I can’t say I’m a writer. Gabriel Garcia Marquez and a painter fernando botero they were friends. At some point, their figures overlapped each time they met. These two geniuses, one born by the sea and the other near the mountains, became the most important figures of their generation. Each crossed borders in its own way, carrying with it the soul and essence of Colombia.
One of the most memorable anecdotes that unites these men, one the greatest writer in the history of this country and the other an equal figure in the plastic arts, dates back to September 12, 1952. Barranquilla’s El Gerardo newspaper devoted itself to the graphic work of a young artist, in which García Márquez accompanied a book with a poem by the Antioquian poet Carlos Saavedra. hometown leaves. At the time, Botero was just a 20-year-old boy, and Gabo was a talented reporter around 25.
In his column, García Márquez praised the freshness of Botero’s strokes, which seemed naive and childish, but was surprised and perplexed by the maturity of his conception. The contrast between Saavedra’s torn poetry and the bright, gentle worldview emanating from Botero’s paintings was striking.
“Perhaps if I had to say something too quickly that risks turning into nonsense, it would be Castro Saavedra’s ripped and awful singing; That bright and calm world view seen in the paintings of Fernando Botero. “Antiochians and young people are both nourished by beans and corn, and both pursue the same goal through different paths and with distinctly different elements and resources,” the authors wrote. hundred years of solitude.

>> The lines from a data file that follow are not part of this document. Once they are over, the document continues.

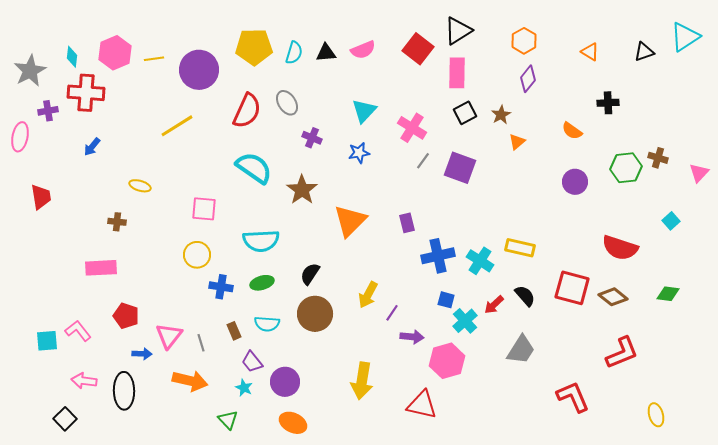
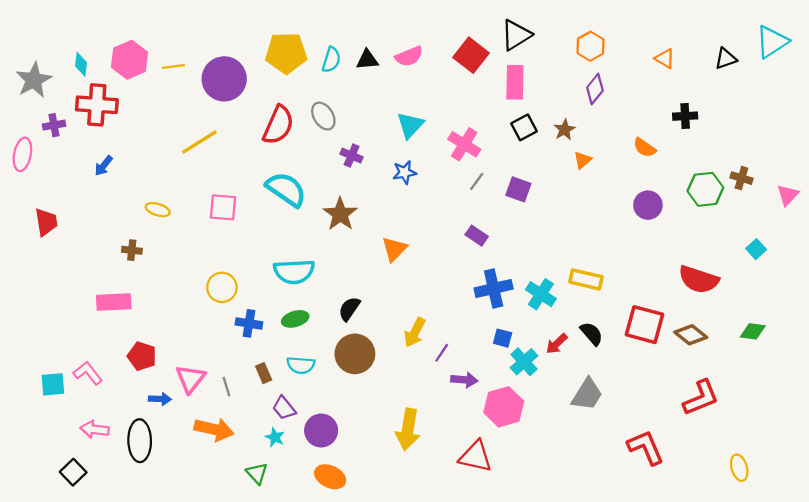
purple square: (460, 168) -> (518, 189), size x0.7
pink square: (204, 209) -> (223, 207), moved
orange triangle: (350, 221) -> (394, 249), size x0.7
purple rectangle: (407, 223) -> (477, 236), moved, turned -42

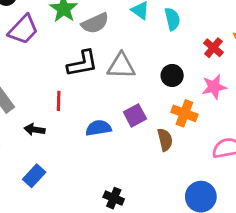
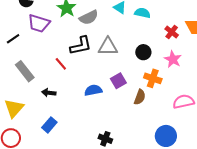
cyan semicircle: (172, 19) -> (142, 13), turned -63
purple trapezoid: (23, 30) -> (39, 23), turned 65
pink star: (214, 87) -> (173, 59), turned -30
red line: (59, 101) -> (61, 64), moved, turned -40
brown semicircle: (165, 140) -> (140, 97), turned 35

Eight years later, García Márquez and Botero would collaborate more directly. On January 24, 1960, the Nobel Prize in Literature winner published a novel titled: tuesday nap In the Sunday reading supplement of El Tiempo newspaper.A story that will later be included in a book big mom’s funeralfeaturing illustrations by talented artists.
In the first sequence, he captured the girl and woman with whom the story begins. Two people, wearing mourning clothes with serious expressions, are searching the graves of murdered loved ones in a town in the Banana region. The voluminous contours that would characterize Botero’s aesthetic in later decades were already beginning to take shape in this illustration.

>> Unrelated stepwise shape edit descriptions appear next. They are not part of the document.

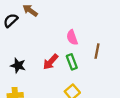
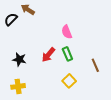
brown line: (97, 51) -> (95, 65), moved, turned -32

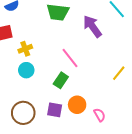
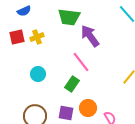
purple arrow: (92, 26) -> (90, 36), moved
yellow cross: (25, 49) -> (37, 37), moved

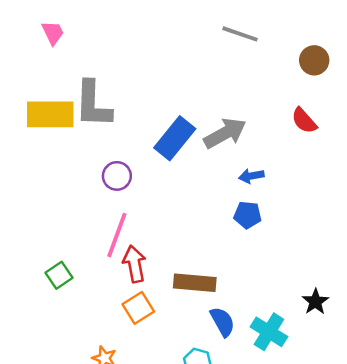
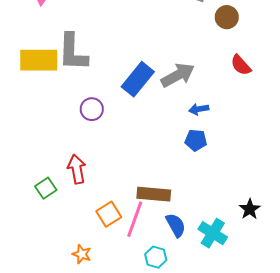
brown circle: (314, 60) -> (227, 17), moved
pink line: (117, 235) -> (135, 219), moved
red arrow: (134, 264) -> (77, 169), moved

According to an article published by the Gabo Center, Botero’s second illustration focuses on a scene in which lonely widow Rebecca kills thief Carlos Centeno by shooting him in the nose with an old-fashioned revolver.

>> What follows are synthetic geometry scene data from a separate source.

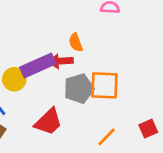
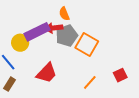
orange square: (104, 85) -> (87, 45), turned 30
gray pentagon: (79, 88) -> (67, 36), moved

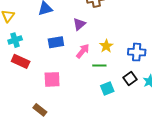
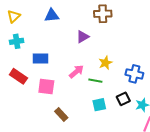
blue rectangle: (56, 42) -> (40, 58), moved
pink arrow: (83, 51) -> (76, 72), moved
red rectangle: (21, 61) -> (18, 76), moved
brown rectangle: (40, 110) -> (61, 115), moved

This was not the first time an artist illustrated a literary text, nor would it be the last. A highly skilled man, he knew how to translate the words of poets and essayists into discontinued magazines. lampunder the direction of the editor. Benjamin Villegas; his work has graced the covers of several editions of García Márquez’s works, and in 2023 one of his paintings accompanied the Peruvian’s latest novel. Mario Vargas Llosa.
Newspaper readers at the time had the privilege of enjoying the meeting of these two giants before fame and success separated them. Today, the two are legends of Latin American art and culture. García Márquez left behind valuable works in the field of literature, and Botero left behind valuable works in the field of plastic arts. Without a doubt, they are and will continue to be two of his greatest artistic figures of the 20th century.